[[ Given data, beginning ]]

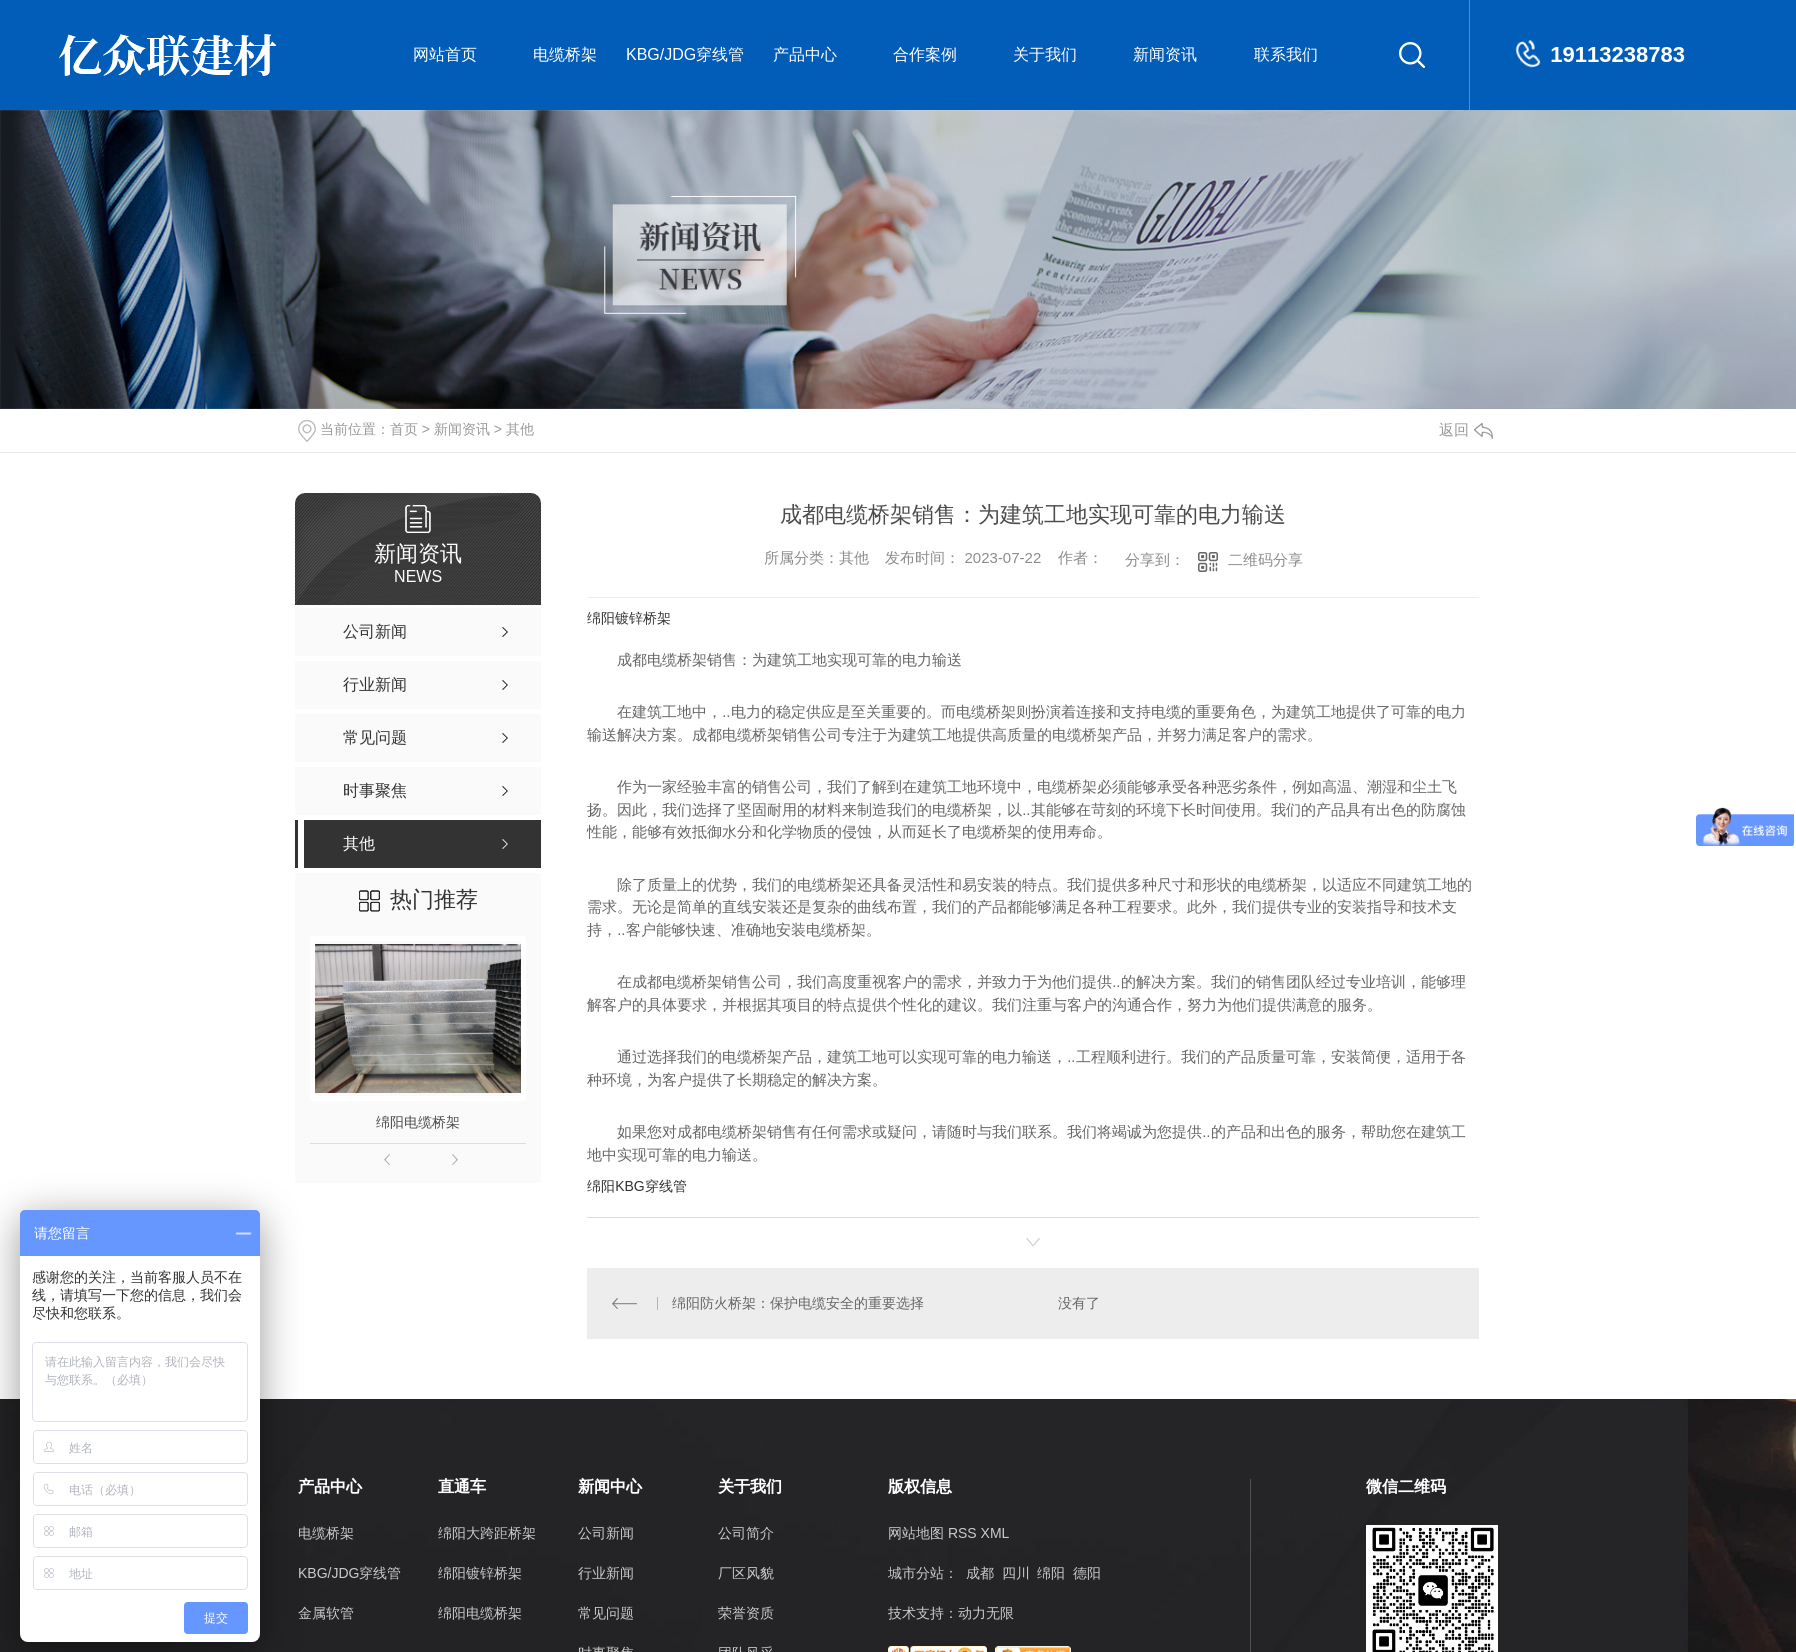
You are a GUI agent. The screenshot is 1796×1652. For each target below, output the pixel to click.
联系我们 (1286, 54)
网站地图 (916, 1533)
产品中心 (805, 54)
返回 (1466, 429)
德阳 (1087, 1573)
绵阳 (1051, 1573)
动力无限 (986, 1613)
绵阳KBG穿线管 (637, 1186)
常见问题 (606, 1613)
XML (995, 1533)
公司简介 (746, 1533)
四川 (1016, 1573)
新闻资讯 (1165, 54)
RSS (962, 1533)
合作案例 (925, 54)
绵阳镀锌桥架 (629, 618)
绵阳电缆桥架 (418, 1122)
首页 (404, 429)
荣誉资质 (746, 1613)
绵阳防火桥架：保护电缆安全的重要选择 (798, 1303)
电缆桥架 (565, 54)
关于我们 (1045, 54)
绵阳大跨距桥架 (487, 1533)
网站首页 (445, 54)
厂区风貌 (746, 1573)
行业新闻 (606, 1573)
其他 (520, 429)
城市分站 (916, 1573)
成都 (980, 1573)
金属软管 (326, 1613)
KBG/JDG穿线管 (685, 54)
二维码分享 (1265, 559)
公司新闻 (606, 1533)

[[ Given data, end ]]

→ Instructions to follow: In your answer, print the entries above exactly, with the pictures left out.

→ Task solution:
You are a GUI agent. The screenshot is 1796×1652. For each target below, output the pixel to click.
联系我们 (1286, 54)
网站地图 (916, 1533)
产品中心 (805, 54)
返回 (1466, 429)
德阳 (1087, 1573)
绵阳 (1051, 1573)
动力无限 (986, 1613)
绵阳KBG穿线管 (637, 1186)
常见问题 (606, 1613)
XML (995, 1533)
公司简介 (746, 1533)
四川 (1016, 1573)
新闻资讯 (1165, 54)
RSS (962, 1533)
合作案例 (925, 54)
绵阳镀锌桥架 (629, 618)
绵阳电缆桥架 (418, 1122)
首页 (404, 429)
荣誉资质 (746, 1613)
绵阳防火桥架：保护电缆安全的重要选择 (798, 1303)
电缆桥架 (565, 54)
关于我们 (1045, 54)
绵阳大跨距桥架 (487, 1533)
网站首页 (445, 54)
厂区风貌 (746, 1573)
行业新闻 (606, 1573)
其他 (520, 429)
城市分站 (916, 1573)
成都 (980, 1573)
金属软管 (326, 1613)
KBG/JDG穿线管 (685, 54)
二维码分享 (1265, 559)
公司新闻 (606, 1533)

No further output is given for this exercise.